• **WORK INSTRUCTIONS**: Exactly the lines from the beginning of the records below through the line with "Table Relationships" must be given again, without pictures.

• **Extracted page text data**:
------------
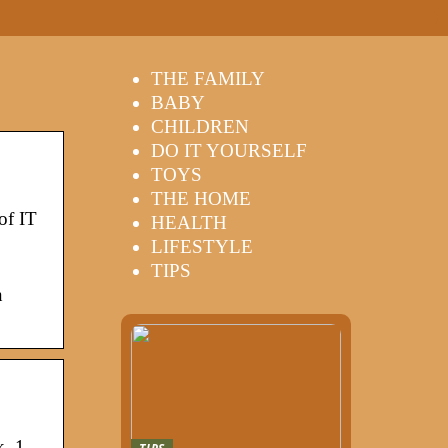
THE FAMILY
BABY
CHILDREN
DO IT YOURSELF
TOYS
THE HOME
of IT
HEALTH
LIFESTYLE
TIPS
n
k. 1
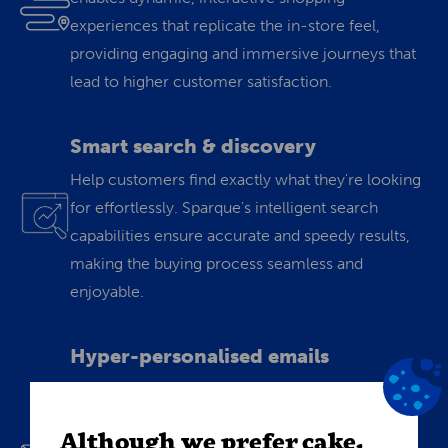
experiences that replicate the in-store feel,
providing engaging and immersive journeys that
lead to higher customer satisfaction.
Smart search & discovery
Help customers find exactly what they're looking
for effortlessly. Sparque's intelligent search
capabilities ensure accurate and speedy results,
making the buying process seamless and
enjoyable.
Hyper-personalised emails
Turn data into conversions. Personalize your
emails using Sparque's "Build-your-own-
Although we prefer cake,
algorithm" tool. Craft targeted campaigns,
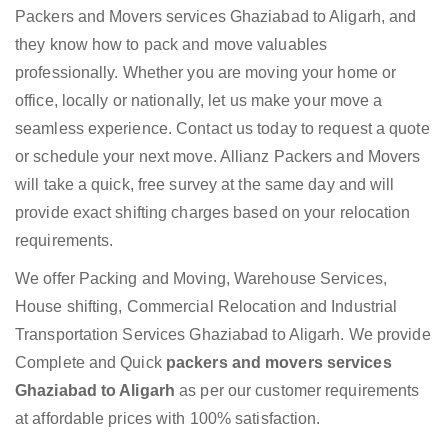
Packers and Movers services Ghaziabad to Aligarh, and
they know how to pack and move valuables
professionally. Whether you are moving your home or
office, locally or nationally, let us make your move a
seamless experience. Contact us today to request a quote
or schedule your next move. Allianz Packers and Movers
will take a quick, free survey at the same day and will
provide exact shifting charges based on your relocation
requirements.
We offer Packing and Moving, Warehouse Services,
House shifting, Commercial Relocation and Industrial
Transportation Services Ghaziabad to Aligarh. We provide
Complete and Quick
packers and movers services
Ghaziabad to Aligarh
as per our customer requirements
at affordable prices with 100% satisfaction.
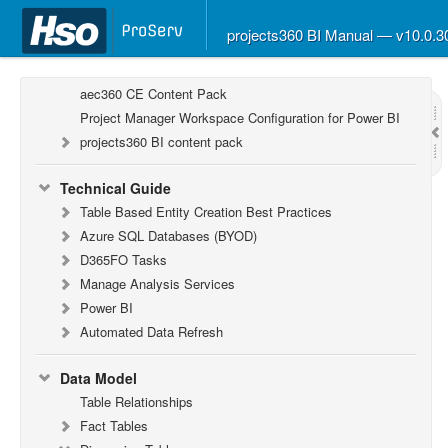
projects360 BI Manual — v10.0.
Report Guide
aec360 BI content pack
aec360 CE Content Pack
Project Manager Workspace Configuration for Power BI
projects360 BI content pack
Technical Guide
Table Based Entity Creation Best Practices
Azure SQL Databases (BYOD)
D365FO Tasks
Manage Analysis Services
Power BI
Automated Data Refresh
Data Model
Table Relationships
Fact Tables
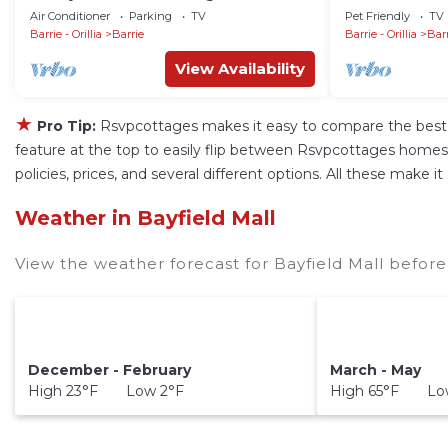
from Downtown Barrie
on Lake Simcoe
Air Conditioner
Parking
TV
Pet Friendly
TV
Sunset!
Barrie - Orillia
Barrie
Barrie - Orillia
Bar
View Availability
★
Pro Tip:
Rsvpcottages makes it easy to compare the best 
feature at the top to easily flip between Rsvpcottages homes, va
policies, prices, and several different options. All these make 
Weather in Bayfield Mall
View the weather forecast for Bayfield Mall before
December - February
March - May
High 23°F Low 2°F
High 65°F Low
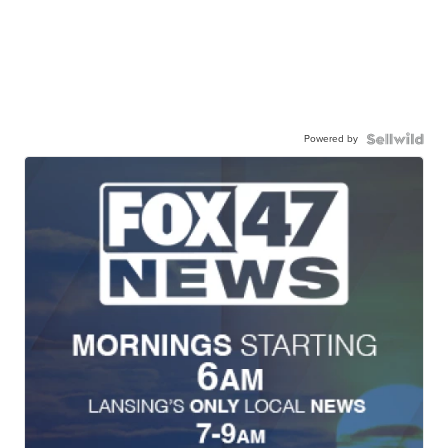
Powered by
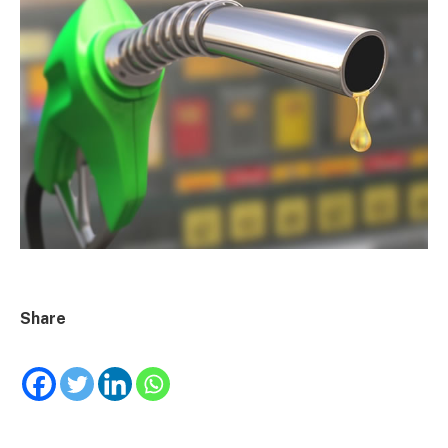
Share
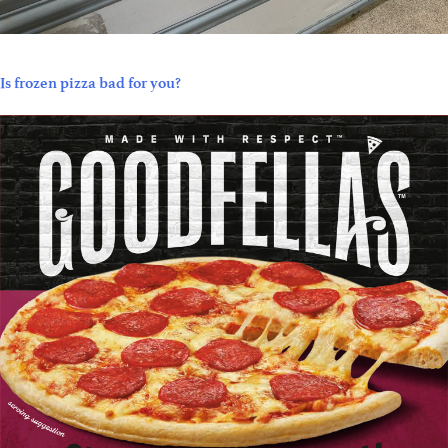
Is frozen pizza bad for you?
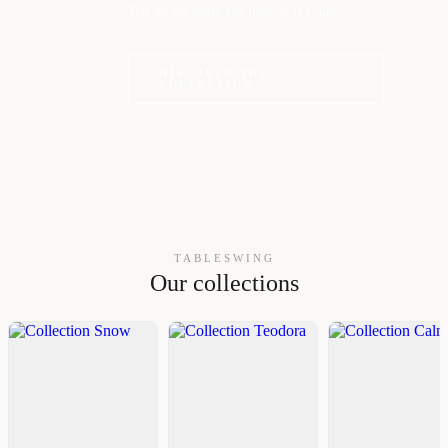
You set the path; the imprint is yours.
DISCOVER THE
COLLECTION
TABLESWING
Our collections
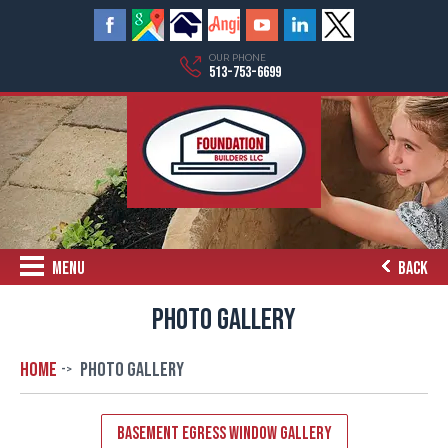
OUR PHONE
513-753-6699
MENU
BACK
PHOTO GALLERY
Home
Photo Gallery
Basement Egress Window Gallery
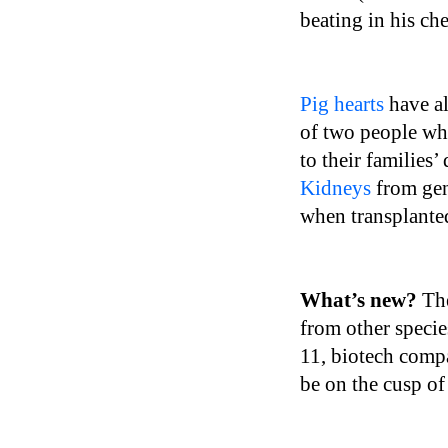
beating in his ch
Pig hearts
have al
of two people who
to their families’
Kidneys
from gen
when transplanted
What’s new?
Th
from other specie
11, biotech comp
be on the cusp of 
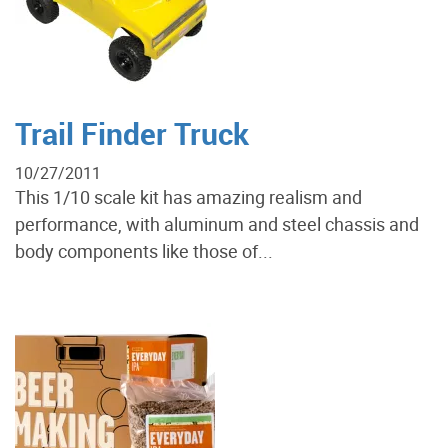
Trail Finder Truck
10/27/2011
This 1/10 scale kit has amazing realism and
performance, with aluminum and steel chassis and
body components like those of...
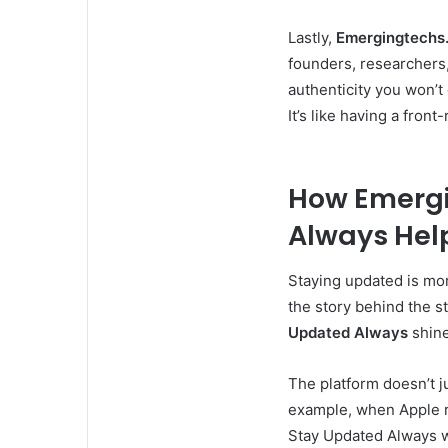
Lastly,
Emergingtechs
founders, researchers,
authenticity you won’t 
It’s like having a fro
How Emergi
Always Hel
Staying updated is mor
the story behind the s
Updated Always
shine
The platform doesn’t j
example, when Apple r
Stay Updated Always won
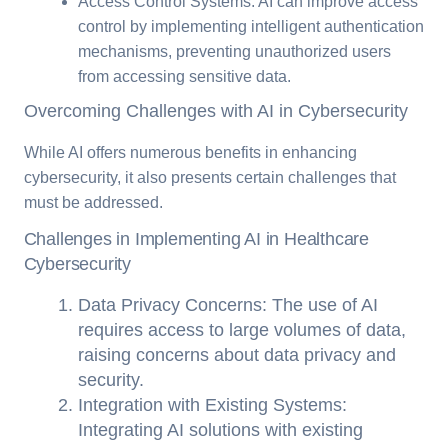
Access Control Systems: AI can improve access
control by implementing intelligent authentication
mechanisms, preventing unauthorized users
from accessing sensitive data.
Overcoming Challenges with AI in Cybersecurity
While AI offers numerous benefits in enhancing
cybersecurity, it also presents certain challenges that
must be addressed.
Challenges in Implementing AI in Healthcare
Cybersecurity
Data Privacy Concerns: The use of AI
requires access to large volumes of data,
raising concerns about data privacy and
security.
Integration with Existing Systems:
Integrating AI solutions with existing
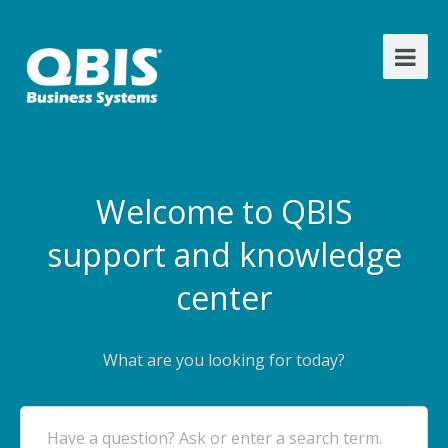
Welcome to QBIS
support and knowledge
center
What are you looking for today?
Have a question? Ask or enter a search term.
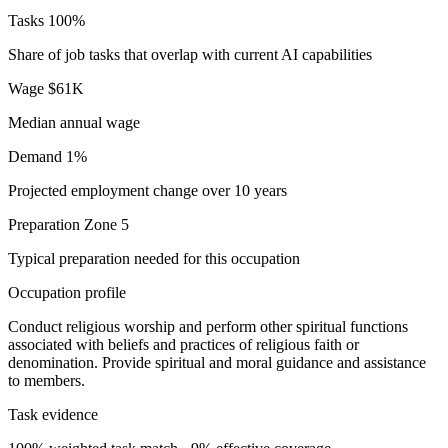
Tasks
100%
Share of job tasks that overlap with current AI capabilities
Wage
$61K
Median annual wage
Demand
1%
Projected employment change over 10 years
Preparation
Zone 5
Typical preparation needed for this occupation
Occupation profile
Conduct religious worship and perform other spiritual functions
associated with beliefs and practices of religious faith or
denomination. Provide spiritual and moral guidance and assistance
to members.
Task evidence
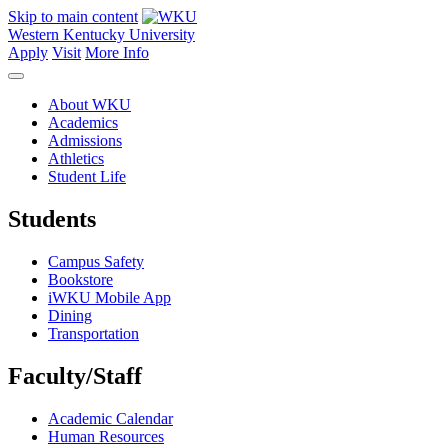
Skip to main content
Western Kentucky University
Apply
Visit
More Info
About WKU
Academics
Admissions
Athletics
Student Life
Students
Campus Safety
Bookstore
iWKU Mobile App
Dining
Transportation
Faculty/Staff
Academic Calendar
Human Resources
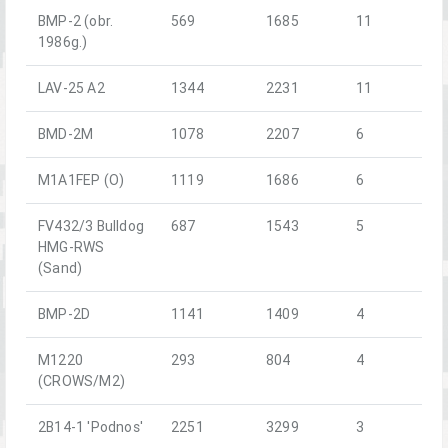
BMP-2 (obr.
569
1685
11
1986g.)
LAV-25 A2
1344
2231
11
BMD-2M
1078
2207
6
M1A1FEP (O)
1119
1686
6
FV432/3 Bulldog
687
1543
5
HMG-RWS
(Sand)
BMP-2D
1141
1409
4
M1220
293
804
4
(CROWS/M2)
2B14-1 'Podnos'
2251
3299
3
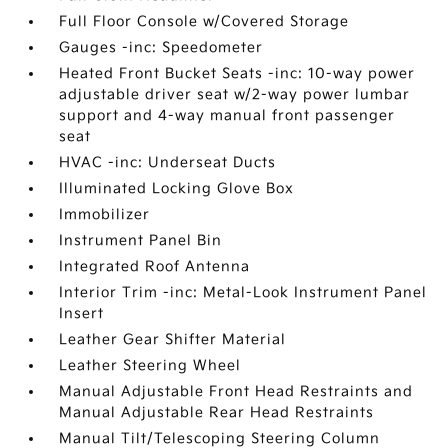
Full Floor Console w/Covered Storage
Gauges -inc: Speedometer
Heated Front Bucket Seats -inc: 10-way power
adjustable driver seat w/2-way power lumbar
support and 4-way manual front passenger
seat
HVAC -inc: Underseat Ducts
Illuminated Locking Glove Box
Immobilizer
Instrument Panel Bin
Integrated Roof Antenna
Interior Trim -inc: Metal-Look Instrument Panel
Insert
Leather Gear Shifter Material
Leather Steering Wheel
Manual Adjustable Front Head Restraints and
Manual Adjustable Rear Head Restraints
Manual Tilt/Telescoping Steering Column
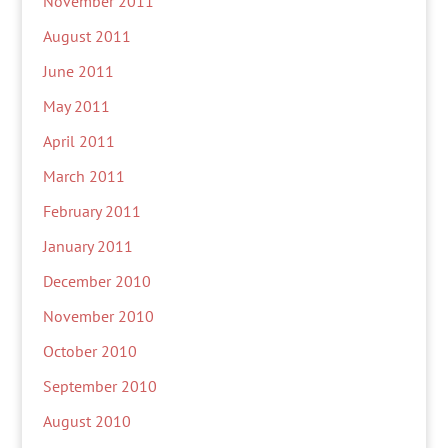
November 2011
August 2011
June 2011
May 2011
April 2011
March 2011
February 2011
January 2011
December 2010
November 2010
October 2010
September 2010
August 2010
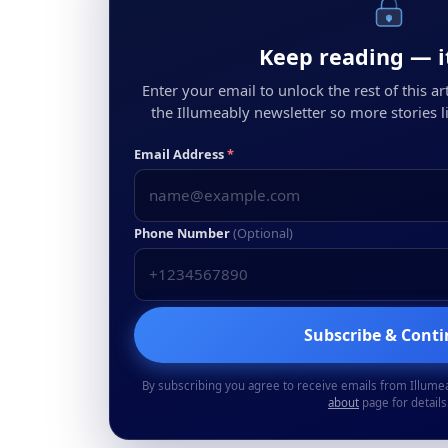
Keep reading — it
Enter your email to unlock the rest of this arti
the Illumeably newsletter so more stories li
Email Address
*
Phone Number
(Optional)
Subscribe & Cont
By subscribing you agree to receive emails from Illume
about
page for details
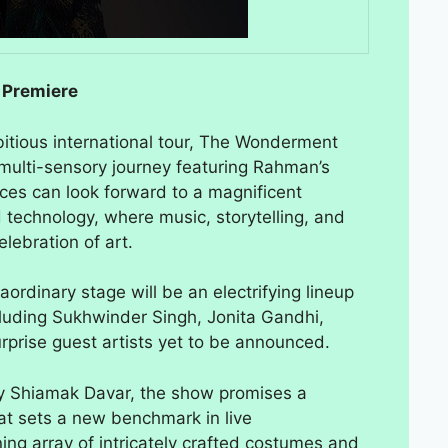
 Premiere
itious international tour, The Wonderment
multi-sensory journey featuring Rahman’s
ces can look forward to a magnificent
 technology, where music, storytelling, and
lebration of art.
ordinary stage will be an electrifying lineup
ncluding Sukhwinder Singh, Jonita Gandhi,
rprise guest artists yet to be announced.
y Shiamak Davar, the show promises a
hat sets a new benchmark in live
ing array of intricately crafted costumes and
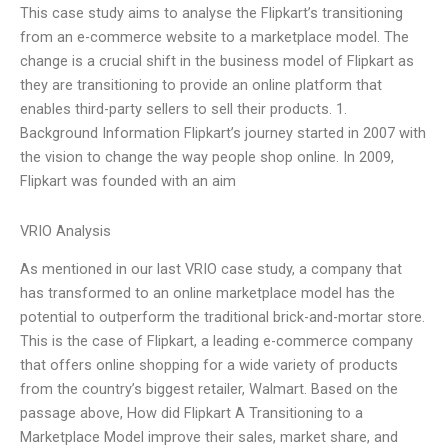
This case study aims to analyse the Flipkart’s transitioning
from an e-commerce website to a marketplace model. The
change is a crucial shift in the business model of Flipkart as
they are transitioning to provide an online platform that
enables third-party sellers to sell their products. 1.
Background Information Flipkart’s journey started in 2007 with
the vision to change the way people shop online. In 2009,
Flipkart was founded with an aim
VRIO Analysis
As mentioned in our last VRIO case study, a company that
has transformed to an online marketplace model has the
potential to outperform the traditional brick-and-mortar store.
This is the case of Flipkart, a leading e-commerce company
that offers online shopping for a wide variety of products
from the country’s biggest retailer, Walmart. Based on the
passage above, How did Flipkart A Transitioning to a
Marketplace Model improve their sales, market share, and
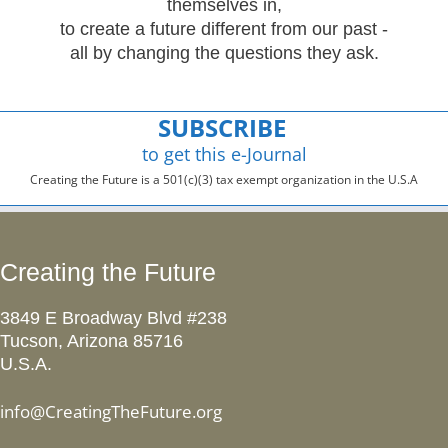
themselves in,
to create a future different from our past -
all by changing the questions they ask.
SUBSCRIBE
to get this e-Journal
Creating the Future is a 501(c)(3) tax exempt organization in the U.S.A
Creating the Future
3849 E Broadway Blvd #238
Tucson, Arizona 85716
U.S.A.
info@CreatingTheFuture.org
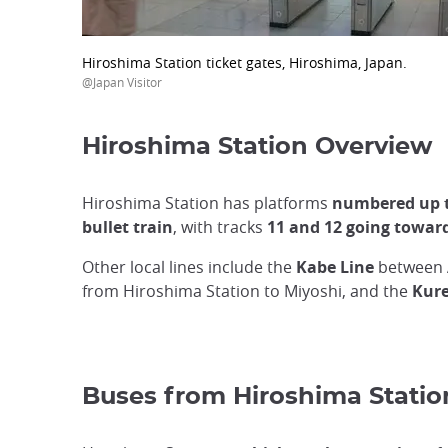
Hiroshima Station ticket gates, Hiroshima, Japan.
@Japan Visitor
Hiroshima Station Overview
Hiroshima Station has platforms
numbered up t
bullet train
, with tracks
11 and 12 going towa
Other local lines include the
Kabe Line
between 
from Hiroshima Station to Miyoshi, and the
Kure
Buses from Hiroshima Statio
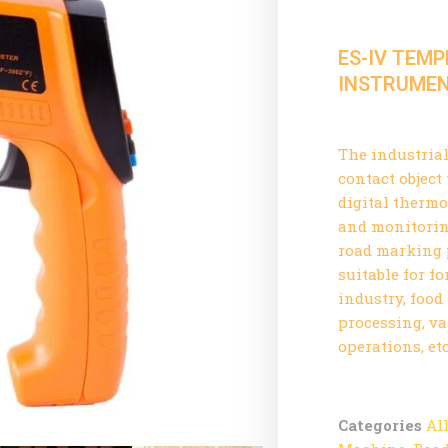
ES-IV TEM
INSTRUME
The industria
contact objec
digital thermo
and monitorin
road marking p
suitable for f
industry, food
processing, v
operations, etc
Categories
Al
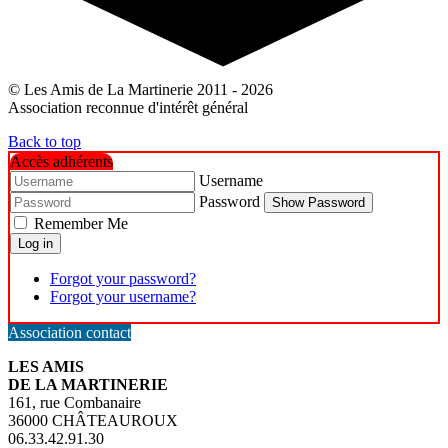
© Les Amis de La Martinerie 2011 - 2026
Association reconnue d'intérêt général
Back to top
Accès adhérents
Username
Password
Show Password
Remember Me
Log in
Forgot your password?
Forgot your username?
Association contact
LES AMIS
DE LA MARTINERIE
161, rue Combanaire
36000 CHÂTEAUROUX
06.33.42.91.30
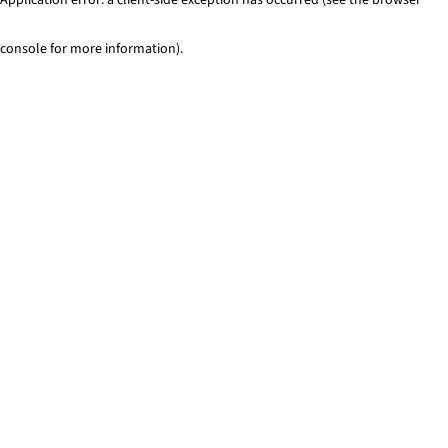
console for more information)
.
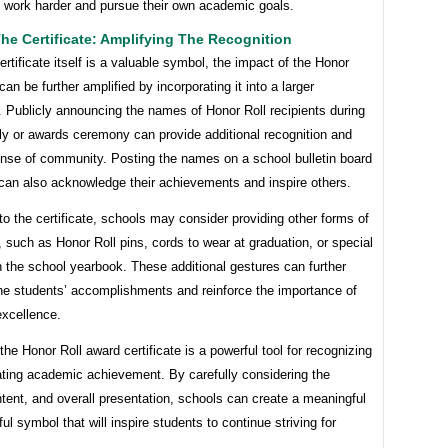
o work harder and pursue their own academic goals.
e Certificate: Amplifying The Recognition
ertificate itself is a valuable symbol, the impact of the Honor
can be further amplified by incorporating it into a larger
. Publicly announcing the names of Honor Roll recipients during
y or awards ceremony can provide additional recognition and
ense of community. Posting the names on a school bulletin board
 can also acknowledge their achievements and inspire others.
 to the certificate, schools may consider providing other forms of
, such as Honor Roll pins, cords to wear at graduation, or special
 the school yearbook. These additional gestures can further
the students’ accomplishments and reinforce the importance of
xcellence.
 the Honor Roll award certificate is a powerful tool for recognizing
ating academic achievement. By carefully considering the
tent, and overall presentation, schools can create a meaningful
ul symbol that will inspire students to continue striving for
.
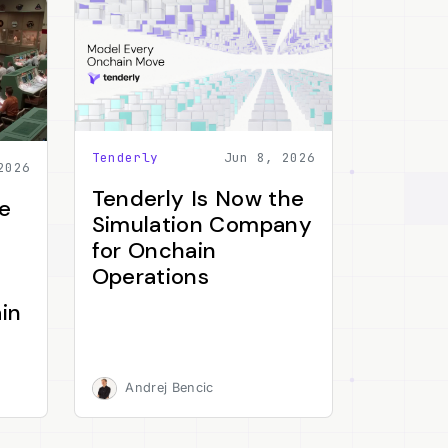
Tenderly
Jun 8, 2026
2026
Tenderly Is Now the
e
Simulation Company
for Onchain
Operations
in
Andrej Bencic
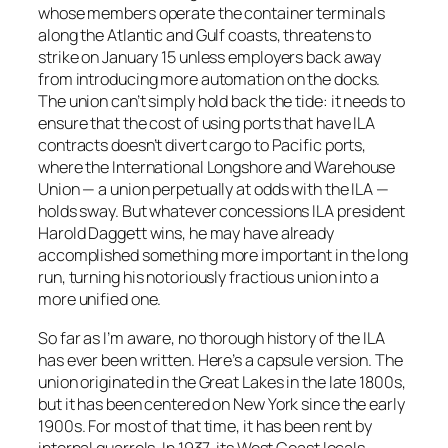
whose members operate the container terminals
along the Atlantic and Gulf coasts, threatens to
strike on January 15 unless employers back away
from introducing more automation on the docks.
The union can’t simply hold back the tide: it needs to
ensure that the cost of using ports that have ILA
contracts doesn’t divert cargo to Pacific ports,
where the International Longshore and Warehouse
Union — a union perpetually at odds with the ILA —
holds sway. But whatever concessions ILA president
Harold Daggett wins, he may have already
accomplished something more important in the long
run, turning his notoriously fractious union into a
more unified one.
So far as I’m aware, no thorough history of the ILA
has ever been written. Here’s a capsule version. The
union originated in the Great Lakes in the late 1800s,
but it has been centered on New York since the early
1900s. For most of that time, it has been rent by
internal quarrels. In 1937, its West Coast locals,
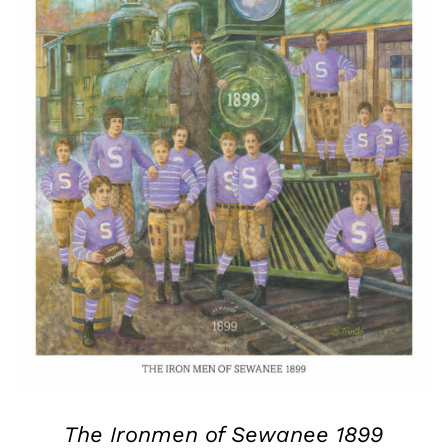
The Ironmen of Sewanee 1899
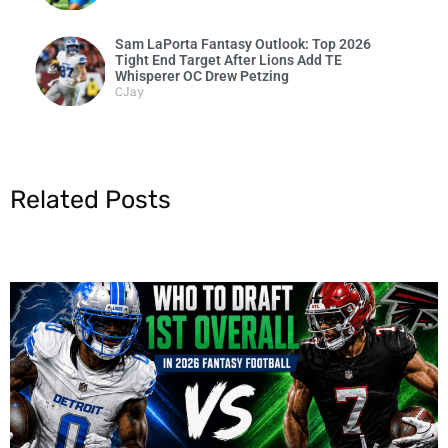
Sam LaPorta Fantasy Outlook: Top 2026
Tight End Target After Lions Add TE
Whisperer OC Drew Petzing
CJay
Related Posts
------------
• **WRITTEN RESPONSE**:
THE FAMILY
BABY
CHILDREN
DO IT YOURSELF
TOYS
THE HOME
of IT
HEALTH
LIFESTYLE
TIPS
n
k. 1
experiences that replicate the in-store feel,
providing engaging and immersive journeys that
lead to higher customer satisfaction.
Smart search & discovery
Help customers find exactly what they're looking
for effortlessly. Sparque's intelligent search
capabilities ensure accurate and speedy results,
making the buying process seamless and
enjoyable.
Hyper-personalised emails
Turn data into conversions. Personalize your
emails using Sparque's "Build-your-own-
Although we prefer cake,
algorithm" tool. Craft targeted campaigns,
Packers and Movers services Ghaziabad to Aligarh, and
they know how to pack and move valuables
professionally. Whether you are moving your home or
office, locally or nationally, let us make your move a
seamless experience. Contact us today to request a quote
or schedule your next move. Allianz Packers and Movers
will take a quick, free survey at the same day and will
provide exact shifting charges based on your relocation
requirements.
We offer Packing and Moving, Warehouse Services,
House shifting, Commercial Relocation and Industrial
Transportation Services Ghaziabad to Aligarh. We provide
Complete and Quick
packers and movers services
Ghaziabad to Aligarh
as per our customer requirements
at affordable prices with 100% satisfaction.
projects360 BI Manual — v10.0.
Report Guide
aec360 BI content pack
aec360 CE Content Pack
Project Manager Workspace Configuration for Power BI
projects360 BI content pack
Technical Guide
Table Based Entity Creation Best Practices
Azure SQL Databases (BYOD)
D365FO Tasks
Manage Analysis Services
Power BI
Automated Data Refresh
Data Model
Table Relationships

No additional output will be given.